|Specialization and Youth Development Services|
|Counseling and Healing|
Three major types of services that support positive youth development are particularly important: socialization and youth development services, community-building services, and counseling and healing services. All are areas in which professional social workers have specialized expertise, working in partnership with community-based organizations like neighborhood associations, community schools and religious groups.
Social workers and educators have worked to provide socialization experiences for youth for over a century, and such services are among those that have been proven to support positive youth development.
Programs in recreation and community centers, camps, Boys and Girls Clubs, sports leagues, after-school programs, and volunteer youth development organizations like the Girl Scouts and 4-H can have an enormous impact on building personal and social competence among young people, and on the development of a firm positive identify. Such programs allow young people to experiment with new activities and progressively face new challenges in ways that build self-confidence.
In many cases they also provide opportunities for youth to gain experience in working and dealing respectfully with persons of other races and cultures, to connect in healthy ways with the opposite sex, and to appreciate people who may differ from them in a wide variety of other ways. Such experiences prepare young people for to the contemporary social world.
The best of these programs can serve, in the words of social worker Bonnie Benard, as “turnaround places”—places where even youth who are struggling may find the support they need from inspirational adults and peers to turn their lives around. Professional social workers are involved in these programs as youth development workers, program planners, and administrators, roles for which their education in human development and programming specifically prepares them.

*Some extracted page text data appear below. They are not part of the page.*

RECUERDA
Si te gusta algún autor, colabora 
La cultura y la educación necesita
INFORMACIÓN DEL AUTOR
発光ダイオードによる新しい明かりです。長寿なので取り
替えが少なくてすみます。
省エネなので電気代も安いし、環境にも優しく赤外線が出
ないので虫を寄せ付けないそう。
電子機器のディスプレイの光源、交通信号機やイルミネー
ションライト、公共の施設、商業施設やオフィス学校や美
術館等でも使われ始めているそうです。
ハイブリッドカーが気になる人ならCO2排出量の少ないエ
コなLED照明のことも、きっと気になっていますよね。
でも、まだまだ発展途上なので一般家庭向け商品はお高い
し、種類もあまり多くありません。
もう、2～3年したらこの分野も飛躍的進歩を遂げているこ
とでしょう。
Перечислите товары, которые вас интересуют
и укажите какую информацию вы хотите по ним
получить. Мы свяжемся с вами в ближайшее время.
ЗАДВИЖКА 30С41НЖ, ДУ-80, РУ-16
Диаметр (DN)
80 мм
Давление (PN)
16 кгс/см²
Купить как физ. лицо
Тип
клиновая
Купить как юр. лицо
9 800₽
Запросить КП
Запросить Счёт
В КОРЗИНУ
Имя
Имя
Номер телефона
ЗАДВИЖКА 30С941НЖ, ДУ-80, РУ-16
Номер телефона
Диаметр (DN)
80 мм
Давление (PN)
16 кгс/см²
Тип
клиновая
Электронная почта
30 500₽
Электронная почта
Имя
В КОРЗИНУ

Young people flourish in flourishing communities, including school and neighborhood communities. While many such communities are characterized by high levels of risk factors including crime, threat, harassment, and emotional or physical violence, a good deal is now known about how to build strong, non-violent communities of empowerment.

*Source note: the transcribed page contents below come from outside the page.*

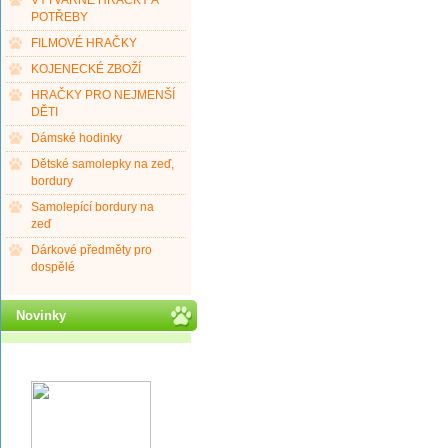
VÝTVARNÉ HRAČKY A
POTŘEBY
FILMOVÉ HRAČKY
KOJENECKÉ ZBOŽÍ
HRAČKY PRO NEJMENŠÍ
DĚTI
Dámské hodinky
Dětské samolepky na zeď,
bordury
Samolepící bordury na
zeď
Dárkové předměty pro
dospělé
Novinky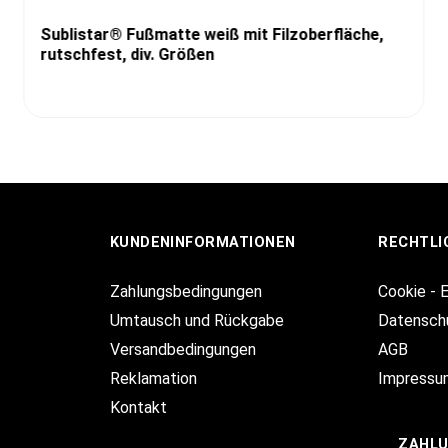
Sublistar® Fußmatte weiß mit Filzoberfläche,
rutschfest, div. Größen
KUNDENINFORMATIONEN
RECHTLI
Zahlungsbedingungen
Cookie - 
Umtausch und Rückgabe
Datensch
Versandbedingungen
AGB
Reklamation
Impressu
Kontakt
ZAHL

For example, the PEACE POWER strategy (based at Jane Addams College of Social Work in Chicago) brings together staff, youth, parents, and community members to construct cultures of respect, responsibility, and shared power in schools, neighborhoods and youth-serving organizations. Social workers Janet Finn and Barry Checkoway have persuasively argued that young people should not be looked at as primarily “problems to be solved.” Instead, with proper support in discovering their personal gifts and channeling their energy, young people can serve as tremendous resources for their communities, and in the process build their own competence through real world experience.
Community-building efforts give opportunities to refine collaboration, problem-solving and leadership skills, while having a meaningful impact on the world. All of the most effective prevention programs, in fact, rely on constructing positive cultures of shared power that support and reinforce prosocial behavior, rather than on merely discouraging antisocial behavior.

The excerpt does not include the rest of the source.